- MATERIAL FOR THE TASK -
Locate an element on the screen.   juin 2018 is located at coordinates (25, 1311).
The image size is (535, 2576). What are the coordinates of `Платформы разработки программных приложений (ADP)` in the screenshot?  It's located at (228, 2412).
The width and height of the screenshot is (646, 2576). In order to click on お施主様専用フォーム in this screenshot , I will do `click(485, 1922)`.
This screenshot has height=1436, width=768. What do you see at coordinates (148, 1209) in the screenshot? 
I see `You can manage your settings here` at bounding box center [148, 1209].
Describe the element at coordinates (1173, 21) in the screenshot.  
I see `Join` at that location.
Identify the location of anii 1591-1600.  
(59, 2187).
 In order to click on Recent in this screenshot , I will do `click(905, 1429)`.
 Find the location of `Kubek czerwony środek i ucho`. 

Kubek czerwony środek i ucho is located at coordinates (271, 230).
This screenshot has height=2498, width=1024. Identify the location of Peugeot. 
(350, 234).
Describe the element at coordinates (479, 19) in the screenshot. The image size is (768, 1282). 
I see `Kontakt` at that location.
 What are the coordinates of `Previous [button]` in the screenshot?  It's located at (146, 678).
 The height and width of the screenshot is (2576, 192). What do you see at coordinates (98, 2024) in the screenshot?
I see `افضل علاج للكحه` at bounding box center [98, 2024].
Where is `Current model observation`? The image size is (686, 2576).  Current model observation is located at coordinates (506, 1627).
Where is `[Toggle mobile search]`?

- ASSIGNMENT -
Please give a word-for-word repetition of the lines from the one containing "This screenshot has height=1436, width=768." through the last line of the data above, including both, and nothing besides.

- REPLY -
This screenshot has height=1436, width=768. What do you see at coordinates (148, 1209) in the screenshot? 
I see `You can manage your settings here` at bounding box center [148, 1209].
Describe the element at coordinates (1173, 21) in the screenshot.  
I see `Join` at that location.
Identify the location of anii 1591-1600.  
(59, 2187).
 In order to click on Recent in this screenshot , I will do `click(905, 1429)`.
 Find the location of `Kubek czerwony środek i ucho`. 

Kubek czerwony środek i ucho is located at coordinates (271, 230).
This screenshot has height=2498, width=1024. Identify the location of Peugeot. 
(350, 234).
Describe the element at coordinates (479, 19) in the screenshot. The image size is (768, 1282). 
I see `Kontakt` at that location.
 What are the coordinates of `Previous [button]` in the screenshot?  It's located at (146, 678).
 The height and width of the screenshot is (2576, 192). What do you see at coordinates (98, 2024) in the screenshot?
I see `افضل علاج للكحه` at bounding box center [98, 2024].
Where is `Current model observation`? The image size is (686, 2576).  Current model observation is located at coordinates (506, 1627).
Where is `[Toggle mobile search]`?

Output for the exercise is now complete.